THE PROBLEM
Go over the entries below line by line, copying each one that contains the word "Fixed".

SUPPLIED INFORMATION
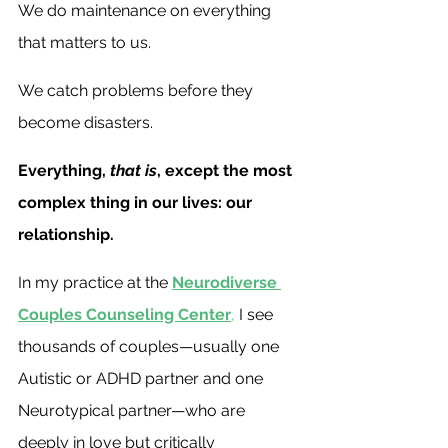
We do maintenance on everything 
that matters to us. 
We catch problems before they 
become disasters.
Everything,
 that is
, except the most 
complex thing in our lives: our 
relationship.
In my practice at the 
Neurodiverse 
Couples Counseling Center
,
 I see 
thousands of couples—usually one 
Autistic or ADHD partner and one 
Neurotypical partner—who are 
deeply in love but critically 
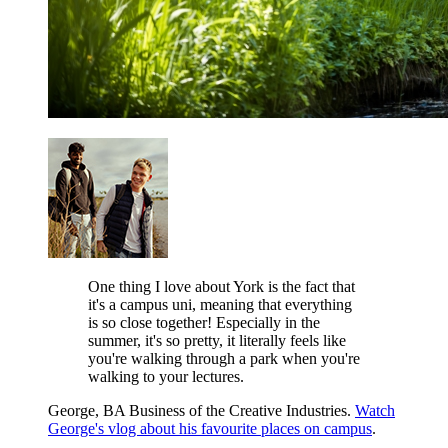
One thing I love about York is the fact that
it's a campus uni, meaning that everything
is so close together! Especially in the
summer, it's so pretty, it literally feels like
you're walking through a park when you're
walking to your lectures.
George, BA Business of the Creative Industries.
Watch
George's vlog about his favourite places on campus
.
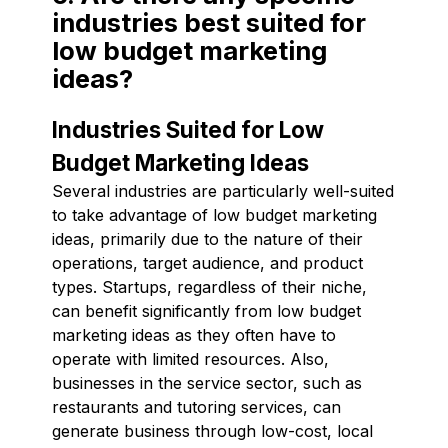
industries best suited for
low budget marketing
ideas?
Industries Suited for Low
Budget Marketing Ideas
Several industries are particularly well-suited
to take advantage of low budget marketing
ideas, primarily due to the nature of their
operations, target audience, and product
types. Startups, regardless of their niche,
can benefit significantly from low budget
marketing ideas as they often have to
operate with limited resources. Also,
businesses in the service sector, such as
restaurants and tutoring services, can
generate business through low-cost, local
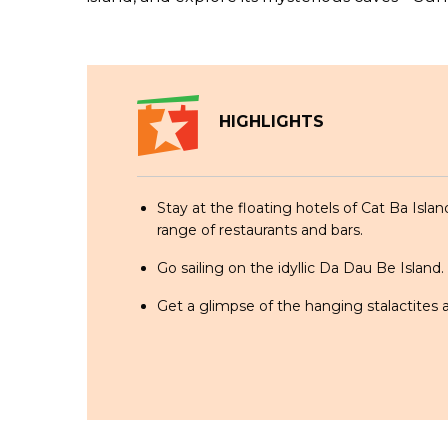
HIGHLIGHTS
Stay at the floating hotels of Cat Ba Islan
range of restaurants and bars.
Go sailing on the idyllic Da Dau Be Island.
Get a glimpse of the hanging stalactites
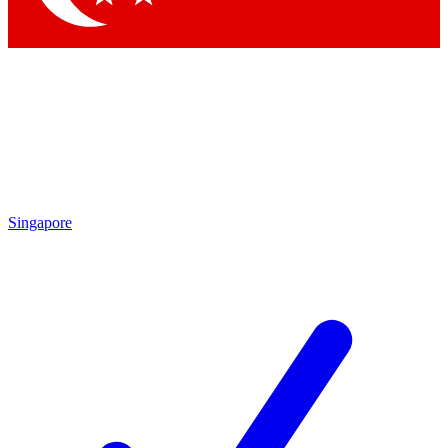
Singapore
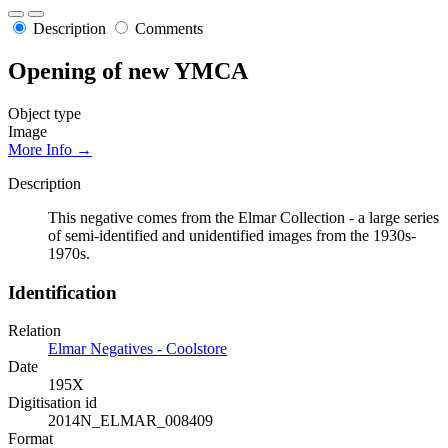
Description
Comments
Opening of new YMCA
Object type
Image
More Info →
Description
This negative comes from the Elmar Collection - a large series
of semi-identified and unidentified images from the 1930s-
1970s.
Identification
Relation
Elmar Negatives - Coolstore
Date
195X
Digitisation id
2014N_ELMAR_008409
Format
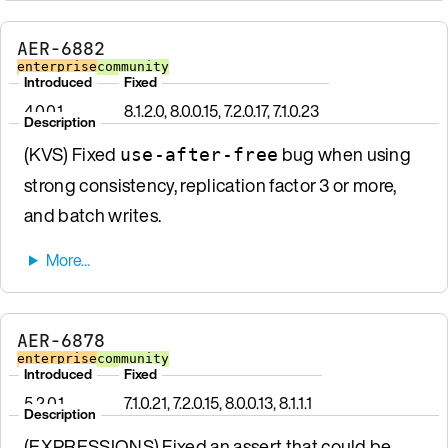
AER-6882
enterprise
community
Introduced
Fixed
4.0.0.1
8.1.2.0, 8.0.0.15, 7.2.0.17, 7.1.0.23
Description
(KVS) Fixed
bug when using
use-after-free
strong consistency, replication factor 3 or more,
and batch writes.
AER-6878
enterprise
community
Introduced
Fixed
5.2.0.1
7.1.0.21, 7.2.0.15, 8.0.0.13, 8.1.1.1
Description
(EXPRESSIONS) Fixed an assert that could be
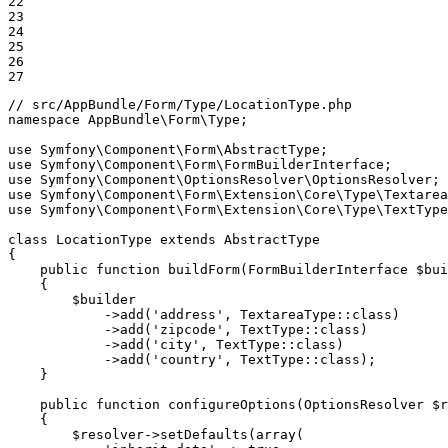
22

23

24

25

26

27
// src/AppBundle/Form/Type/LocationType.php
namespace
AppBundle
\
Form
\
Type
;

use
Symfony
\
Component
\
Form
\
AbstractType
use
Symfony
\
Component
\
Form
\
FormBuilderInterface
use
Symfony
\
Component
\
OptionsResolver
\
OptionsResolver
use
Symfony
\
Component
\
Form
\
Extension
\
Core
\
Type
\
Textarea
use
Symfony
\
Component
\
Form
\
Extension
\
Core
\
Type
\
TextType
class
LocationType
extends
AbstractType
{

public
function
buildForm
(FormBuilderInterface 
$
bui
{

$
builder
->
add(
'address'
, TextareaType
::
class)

->
add(
'zipcode'
, TextType
::
class)

->
add(
'city'
, TextType
::
class)

->
add(
'country'
, TextType
::
class);

    }

public
function
configureOptions
(OptionsResolver 
$
r
{

$
resolver
->
setDefaults(
array
(
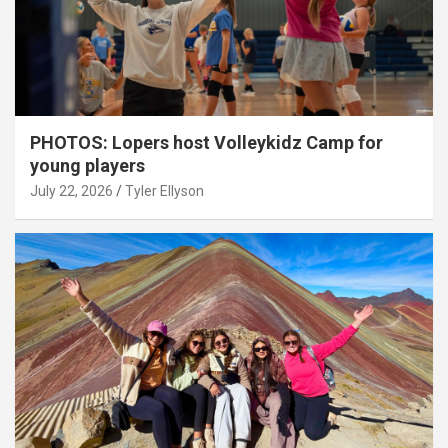
PHOTOS: Lopers host Volleykidz Camp for
young players
July 22, 2026
Tyler Ellyson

ANSWER TO THIS PROBLEM
Fixed
(KVS) Fixed
Fixed
(EXPRESSIONS) Fixed an assert that could be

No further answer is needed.